As a matter of fact, we can notice that the number of mortgages fell by 3.4% in the second quarter of 2018 compared to a year earlier, as stress test rules out the young buyers. There is a decrease of 18% in millennial borrowers (aged from 24 to 38). Young ones are struggling to come up with a 20% down payment and to pass such tests.

4. Household Debt Creeps Higher And Higher

Credit market debt is at the highest, reaching 169.1% in the second quarter. In other words, this means that Canadians owed $1.69 in credit market for each dollar of household disposable income. Canadian households owed just over $2 trillion in total.

That number shows how indebted people are dependent on interest rates. The regulations requiring people to show they can service their debt at higher interest rates are a lifesaver in this case.

5. Support From Population Growth

Canada has one of the fastest growth rates of any of G8 nation. Expanding population has just surpassed 35 million, which represents a 1.2% increase over one year. Saskatoon and Regina are the two fastest growing metropolitan areas.

A record of nearly 400,000 people moved to Canada due to international migration. This supports demand for housing, and increases economic potential, but then leads to higher inflation and therefore higher interest rates.

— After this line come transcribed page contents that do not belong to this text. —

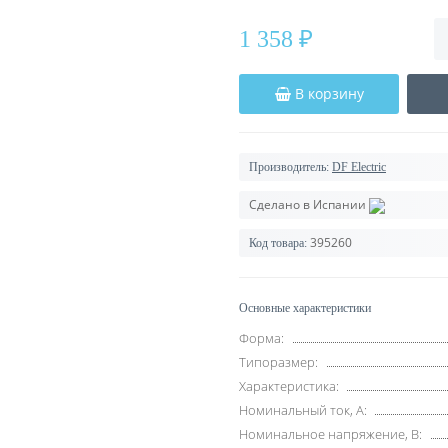
1 358 ₽
В корзину
Производитель:
DF Electric
Сделано в Испании
395260
Код товара:
Основные характеристики
Форма:
Типоразмер:
Характеристика:
Номинальный ток, А:
Номинальное напряжение, В:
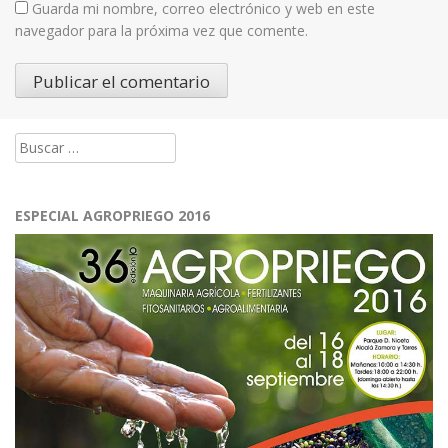
Guarda mi nombre, correo electrónico y web en este
navegador para la próxima vez que comente.
Buscar:
ESPECIAL AGROPRIEGO 2016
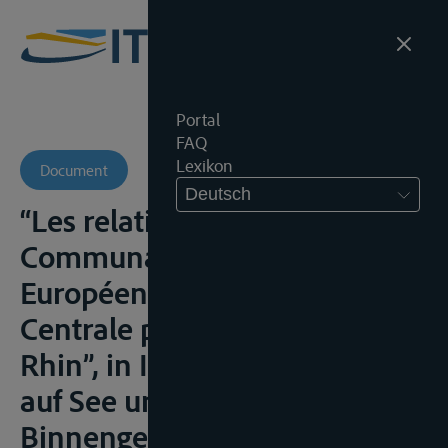
Portal
FAQ
Lexikon
Document
Deutsch
“Les relations entre la
Communauté Economique
Européenne et la Commission
Centrale pour la Navigation du
Rhin”, in Internationales Recht
auf See und
Binnengewässern, Festschrift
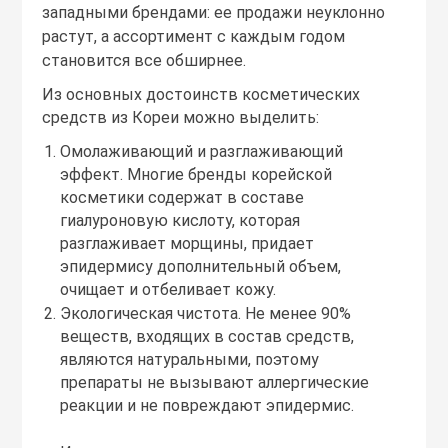
западными брендами: ее продажи неуклонно
растут, а ассортимент с каждым годом
ля дома
Лосьоны
Спреи
Сыворотки
Мисты
Спреи
становится все обширнее.
Из основных достоинств косметических
Маски
Сыворотки
Туши
Ноги
средств из Кореи можно выделить:
Омолаживающий и разглаживающий
Масла
Тоник
Руки
эффект. Многие бренды корейской
косметики содержат в составе
гиалуроновую кислоту, которая
Мисты
Филлеры
Скрабы
разглаживает морщины, придает
эпидермису дополнительный объем,
очищает и отбеливает кожу.
Очищающие ср
Шампуни
Экологическая чистота. Не менее 90%
веществ, входящих в состав средств,
Патчи
Эссенции
являются натуральными, поэтому
препараты не вызывают аллергические
реакции и не повреждают эпидермис.
ы
Пилинги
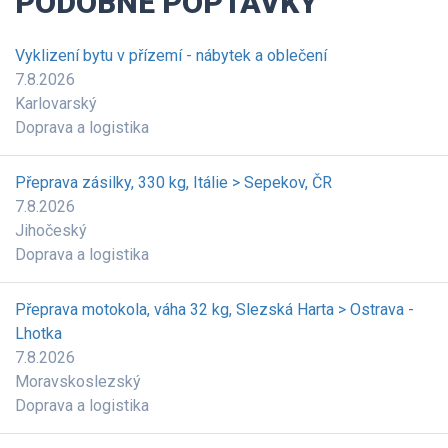
PODOBNÉ POPTÁVKY
Vyklizení bytu v přízemí - nábytek a oblečení
7.8.2026
Karlovarský
Doprava a logistika
Přeprava zásilky, 330 kg, Itálie > Sepekov, ČR
7.8.2026
Jihočeský
Doprava a logistika
Přeprava motokola, váha 32 kg, Slezská Harta > Ostrava -
Lhotka
7.8.2026
Moravskoslezský
Doprava a logistika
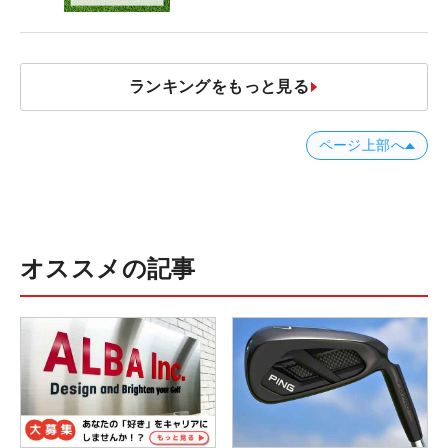
ランキングをもっと見る
ページ上部へ
オススメの記事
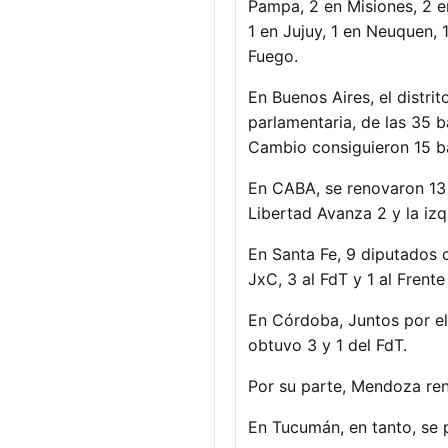
Pampa, 2 en Misiones, 2 e
1 en Jujuy, 1 en Neuquen, 1
Fuego.
En Buenos Aires, el distri
parlamentaria, de las 35 b
Cambio consiguieron 15 ba
En CABA, se renovaron 13 
Libertad Avanza 2 y la izq
En Santa Fe, 9 diputados 
JxC, 3 al FdT y 1 al Frente
En Córdoba, Juntos por e
obtuvo 3 y 1 del FdT.
Por su parte, Mendoza ren
En Tucumán, en tanto, se 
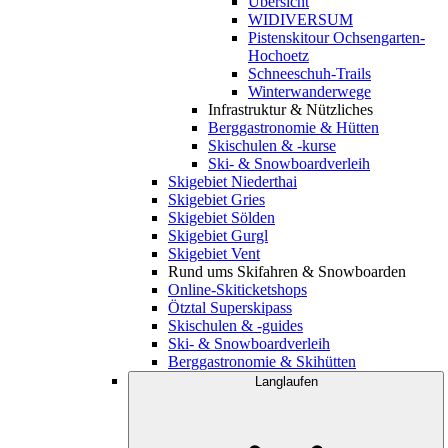
Übersicht
WIDIVERSUM
Pistenskitour Ochsengarten-
Hochoetz
Schneeschuh-Trails
Winterwanderwege
Infrastruktur & Nützliches
Berggastronomie & Hütten
Skischulen & -kurse
Ski- & Snowboardverleih
Skigebiet Niederthai
Skigebiet Gries
Skigebiet Sölden
Skigebiet Gurgl
Skigebiet Vent
Rund ums Skifahren & Snowboarden
Online-Skiticketshops
Ötztal Superskipass
Skischulen & -guides
Ski- & Snowboardverleih
Berggastronomie & Skihütten
Langlaufen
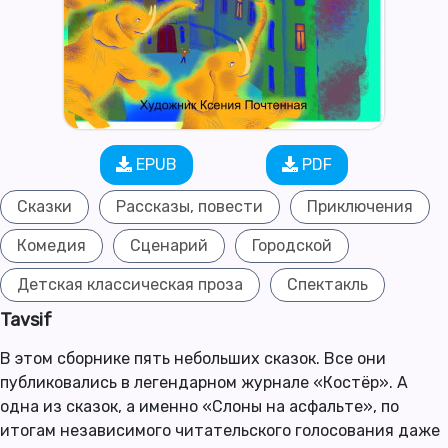
EPUB
PDF
Сказки
Рассказы, повести
Приключения
Комедия
Сценарий
Городской
Детская классическая проза
Спектакль
Tavsif
В этом сборнике пять небольших сказок. Все они
публиковались в легендарном журнале «Костёр». А
одна из сказок, а именно «Слоны на асфальте», по
итогам независимого читательского голосования даже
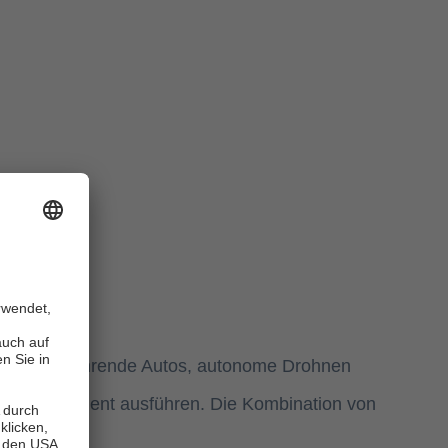
cht: Selbstfahrende Autos, autonome Drohnen
r und effizient ausführen. Die Kombination von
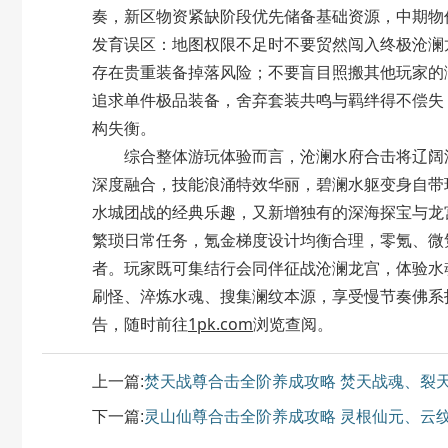
奏，新区物资紧缺阶段优先储备基础资源，中期物
发育误区：地图权限不足时不要贸然闯入终极沧澜
存在贵重装备掉落风险；不要盲目照搬其他玩家的
追求单件极品装备，舍弃套装共鸣与羁绊得不偿失
构失衡。
综合整体游玩体验而言，沧澜水府合击将辽阔深
深度融合，技能浪涌特效华丽，碧澜水躯变身自带
水城团战的经典乐趣，又新增独有的深海探宝与龙
繁琐日常任务，氪金梯度设计均衡合理，零氪、微
者。玩家既可集结行会同伴征战沧澜龙宫，体验水
刷怪、淬炼水魂、搜集澜纹本源，享受慢节奏佛系
告，随时前往
1pk.com
浏览查阅。
上一篇:
焚天战尊合击全阶养成攻略 焚天战魂、裂
下一篇:
灵山仙尊合击全阶养成攻略 灵根仙元、云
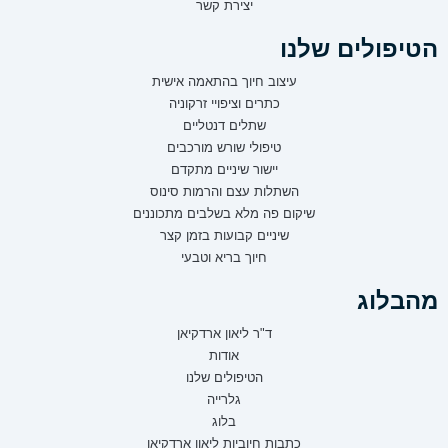
יצירת קשר
הטיפולים שלנו
עיצוב חיוך בהתאמה אישית
כתרים וציפויי זרקוניה
שתלים דנטליים
טיפולי שורש מורכבים
יישור שיניים מתקדם
השתלות עצם והרמות סינוס
שיקום פה מלא בשלבים מתכוננים
שיניים קבועות בזמן קצר
חיוך בריא וטבעי
מהבלוג
ד"ר ליאון ארדקיאן
אודות
הטיפולים שלנו
גלרייה
בלוג
כתבות חיוביות ליאון ארדקיאן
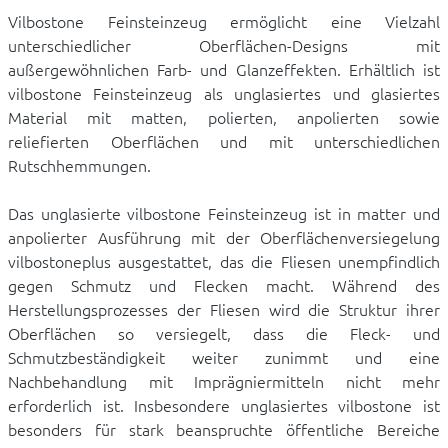
Vilbostone Feinsteinzeug ermöglicht eine Vielzahl
unterschiedlicher Oberflächen-Designs mit
außergewöhnlichen Farb- und Glanzeffekten. Erhältlich ist
vilbostone Feinsteinzeug als unglasiertes und glasiertes
Material mit matten, polierten, anpolierten sowie
reliefierten Oberflächen und mit unterschiedlichen
Rutschhemmungen.
Das unglasierte vilbostone Feinsteinzeug ist in matter und
anpolierter Ausführung mit der Oberflächenversiegelung
vilbostoneplus ausgestattet, das die Fliesen unempfindlich
gegen Schmutz und Flecken macht. Während des
Herstellungsprozesses der Fliesen wird die Struktur ihrer
Oberflächen so versiegelt, dass die Fleck- und
Schmutzbeständigkeit weiter zunimmt und eine
Nachbehandlung mit Imprägniermitteln nicht mehr
erforderlich ist. Insbesondere unglasiertes vilbostone ist
besonders für stark beanspruchte öffentliche Bereiche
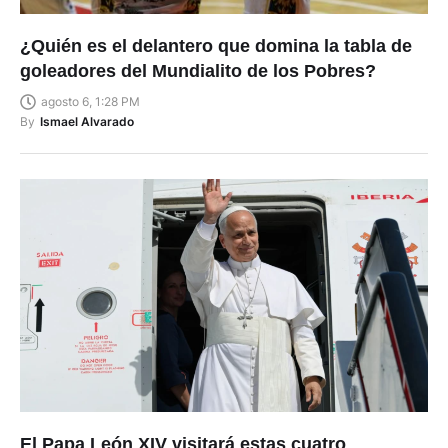
¿Quién es el delantero que domina la tabla de
goleadores del Mundialito de los Pobres?
agosto 6, 1:28 PM
By
Ismael Alvarado
El Papa León XIV visitará estas cuatro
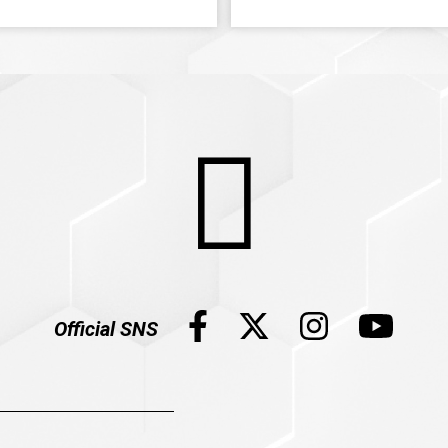
Official SNS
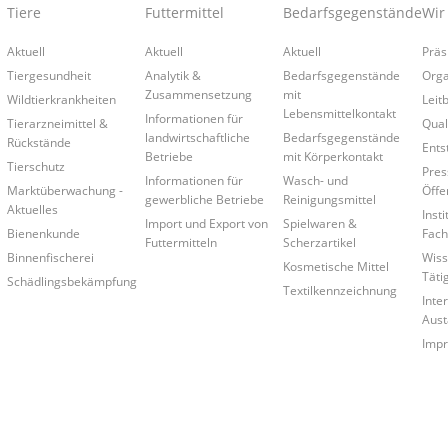
Tiere
Futtermittel
Bedarfsgegenstände
Wir
Aktuell
Aktuell
Aktuell
Präs
Tiergesundheit
Analytik &
Bedarfsgegenstände
Orga
Zusammensetzung
mit
Wildtierkrankheiten
Leitb
Lebensmittelkontakt
Informationen für
Tierarzneimittel &
Qual
landwirtschaftliche
Bedarfsgegenstände
Rückstände
Ents
Betriebe
mit Körperkontakt
Tierschutz
Pres
Informationen für
Wasch- und
Marktüberwachung -
Öffe
gewerbliche Betriebe
Reinigungsmittel
Aktuelles
Insti
Import und Export von
Spielwaren &
Bienenkunde
Fach
Futtermitteln
Scherzartikel
Binnenfischerei
Wiss
Kosmetische Mittel
Täti
Schädlingsbekämpfung
Textilkennzeichnung
Inte
Aust
Imp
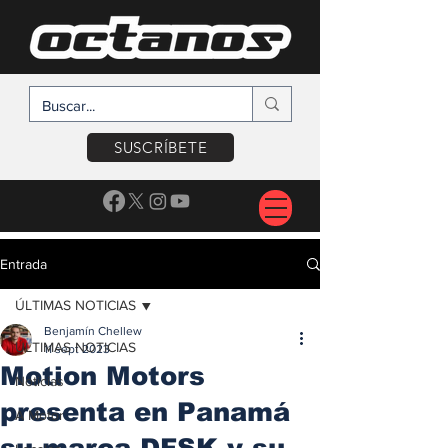
SUSCRÍBETE
Entrada
ÚLTIMAS NOTICIAS
Benjamín Chellew
ÚLTIMAS NOTICIAS
11 sept 2023
Motion Motors
Noticias
presenta en Panamá
A Motor
su marca DFSK y su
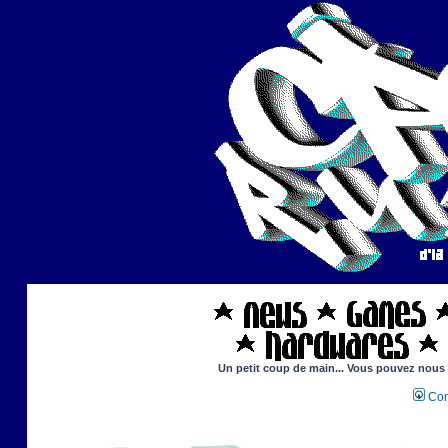
Un petit coup de main... Vous pouvez nous ai
Con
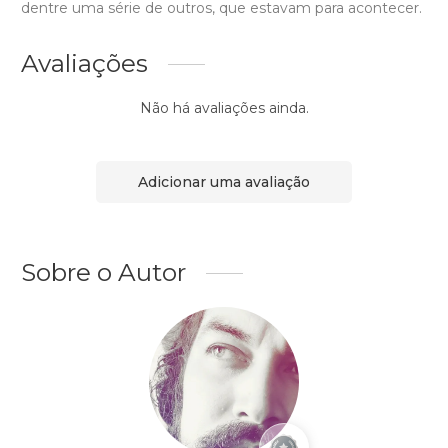
dentre uma série de outros, que estavam para acontecer.
Avaliações
Não há avaliações ainda.
Adicionar uma avaliação
Sobre o Autor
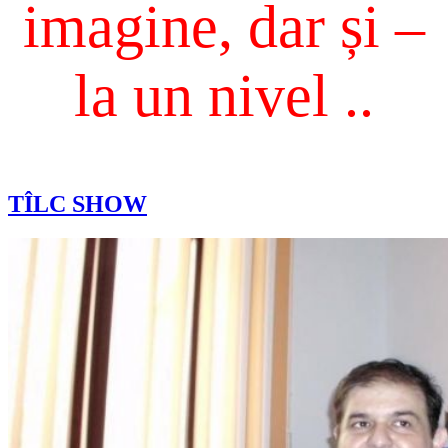
imagine, dar și –
la un nivel ..
TÎLC SHOW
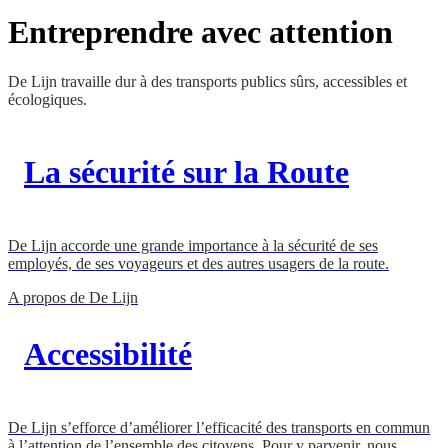
Entreprendre avec attention
De Lijn travaille dur à des transports publics sûrs, accessibles et
écologiques.
La sécurité sur la Route
De Lijn accorde une grande importance à la sécurité de ses
employés, de ses voyageurs et des autres usagers de la route.
A propos de De Lijn
Accessibilité
De Lijn s’efforce d’améliorer l’efficacité des transports en commun
à l’attention de l’ensemble des citoyens. Pour y parvenir, nous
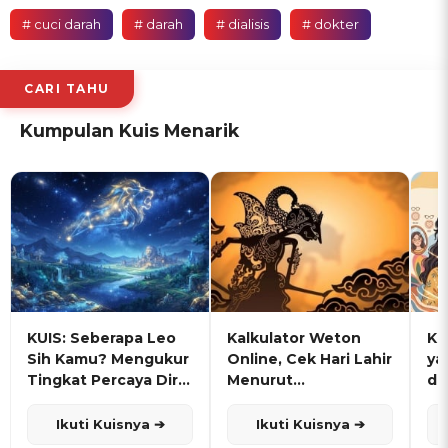
# cuci darah
# darah
# dialisis
# dokter
CARI TAHU
Kumpulan Kuis Menarik
KUIS: Seberapa Leo
Kalkulator Weton
KU
Sih Kamu? Mengukur
Online, Cek Hari Lahir
ya
Tingkat Percaya Diri
Menurut
de
dan Karisma
Penanggalan Jawa
Ikuti Kuisnya ➔
Ikuti Kuisnya ➔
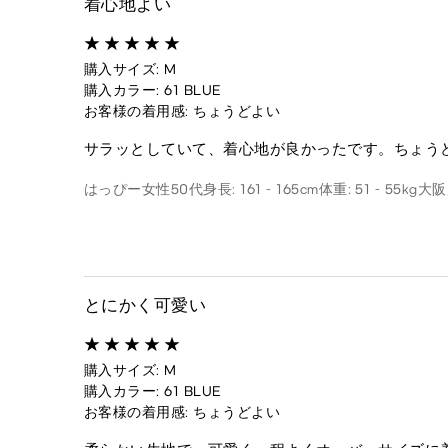
着心地よい
購入サイズ: M
購入カラー: 61 BLUE
お客様の着用感: ちょうどよい
サラッとしていて、着心地が良かったです。ちょう
はっぴー
女性
50代
身長: 161 - 165cm
体重: 51 - 55kg
大阪
とにかく可愛い
購入サイズ: M
購入カラー: 61 BLUE
お客様の着用感: ちょうどよい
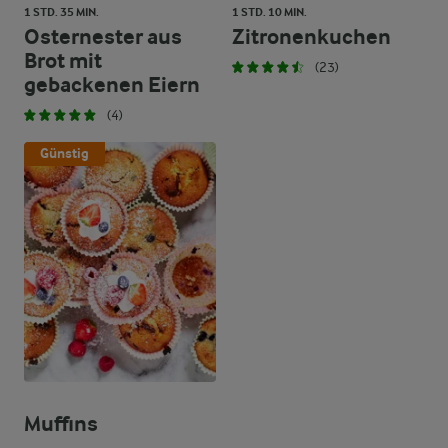
1 STD. 35 MIN.
1 STD. 10 MIN.
Osternester aus
Zitronenkuchen
Brot mit
(23)
gebackenen Eiern
(4)
Günstig
Muffins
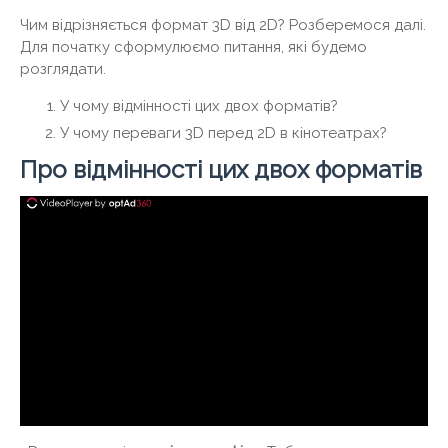
Чим відрізняється формат 3D від 2D? Розберемося далі.
Для початку сформулюємо питання, які будемо
розглядати.
У чому відмінності цих двох форматів?
У чому переваги 3D перед 2D в кінотеатрах?
Про відмінності цих двох форматів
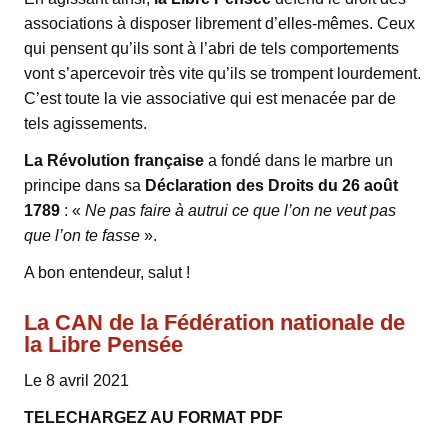
associations à disposer librement d’elles-mêmes. Ceux
qui pensent qu’ils sont à l’abri de tels comportements
vont s’apercevoir très vite qu’ils se trompent lourdement.
C’est toute la vie associative qui est menacée par de
tels agissements.
La Révolution française
a fondé dans le marbre un
principe dans sa
Déclaration des Droits du 26 août
1789
: «
Ne pas faire à autrui ce que l’on ne veut pas
que l’on te fasse
».
A bon entendeur, salut !
La CAN de la Fédération nationale de
la Libre Pensée
Le 8 avril 2021
TELECHARGEZ AU FORMAT PDF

6. A New Way To Support Growth?

The cannabis industry might have a boosting effect on economy due the very recent legalization of the recreational drug in the country. Toronto Dominion-Bank says it could add as much as $8 billion to the country’s economy. This should impact GDP in the final quarter of 2018, even if the bank admits that some of the cannabis-related trade is already accounted for in the economy. It will be interesting to follow the next events.